### Assignment
After reading the entries below, copy word for word the lines from the first through the line containing "restoration", and stop there.

Collected data
────────────────

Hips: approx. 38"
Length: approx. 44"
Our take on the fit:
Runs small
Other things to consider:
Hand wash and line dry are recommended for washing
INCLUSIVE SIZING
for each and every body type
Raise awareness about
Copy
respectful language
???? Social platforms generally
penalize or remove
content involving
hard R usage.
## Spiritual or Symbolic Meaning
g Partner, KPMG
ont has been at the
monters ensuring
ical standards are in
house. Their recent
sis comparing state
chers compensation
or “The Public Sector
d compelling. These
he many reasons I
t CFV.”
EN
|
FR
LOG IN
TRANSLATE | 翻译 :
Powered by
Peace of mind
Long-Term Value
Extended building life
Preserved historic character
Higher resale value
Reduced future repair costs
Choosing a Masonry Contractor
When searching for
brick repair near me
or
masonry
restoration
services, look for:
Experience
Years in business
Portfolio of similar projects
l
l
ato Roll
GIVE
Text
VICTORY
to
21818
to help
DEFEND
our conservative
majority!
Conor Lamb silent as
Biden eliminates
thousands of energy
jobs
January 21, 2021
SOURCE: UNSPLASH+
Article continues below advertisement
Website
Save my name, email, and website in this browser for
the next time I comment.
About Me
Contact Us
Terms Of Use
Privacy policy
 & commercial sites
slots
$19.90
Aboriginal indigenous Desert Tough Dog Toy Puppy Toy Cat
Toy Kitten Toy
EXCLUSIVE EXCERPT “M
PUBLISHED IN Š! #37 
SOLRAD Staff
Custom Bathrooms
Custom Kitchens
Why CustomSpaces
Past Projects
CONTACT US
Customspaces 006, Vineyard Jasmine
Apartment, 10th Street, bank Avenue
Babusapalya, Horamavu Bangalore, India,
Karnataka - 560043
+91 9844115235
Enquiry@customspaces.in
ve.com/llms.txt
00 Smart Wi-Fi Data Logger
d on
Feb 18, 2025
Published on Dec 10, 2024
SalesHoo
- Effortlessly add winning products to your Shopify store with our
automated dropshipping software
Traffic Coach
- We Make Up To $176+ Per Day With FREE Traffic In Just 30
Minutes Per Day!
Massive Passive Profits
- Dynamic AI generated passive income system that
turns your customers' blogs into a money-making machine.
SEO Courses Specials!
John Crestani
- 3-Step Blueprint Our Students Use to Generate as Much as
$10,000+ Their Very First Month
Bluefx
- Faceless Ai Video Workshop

────────────────

### Completed exercise
Hips: approx. 38"
Length: approx. 44"
Our take on the fit:
Runs small
Other things to consider:
Hand wash and line dry are recommended for washing
INCLUSIVE SIZING
for each and every body type
Raise awareness about
Copy
respectful language
???? Social platforms generally
penalize or remove
content involving
hard R usage.
## Spiritual or Symbolic Meaning
g Partner, KPMG
ont has been at the
monters ensuring
ical standards are in
house. Their recent
sis comparing state
chers compensation
or “The Public Sector
d compelling. These
he many reasons I
t CFV.”
EN
|
FR
LOG IN
TRANSLATE | 翻译 :
Powered by
Peace of mind
Long-Term Value
Extended building life
Preserved historic character
Higher resale value
Reduced future repair costs
Choosing a Masonry Contractor
When searching for
brick repair near me
or
masonry
restoration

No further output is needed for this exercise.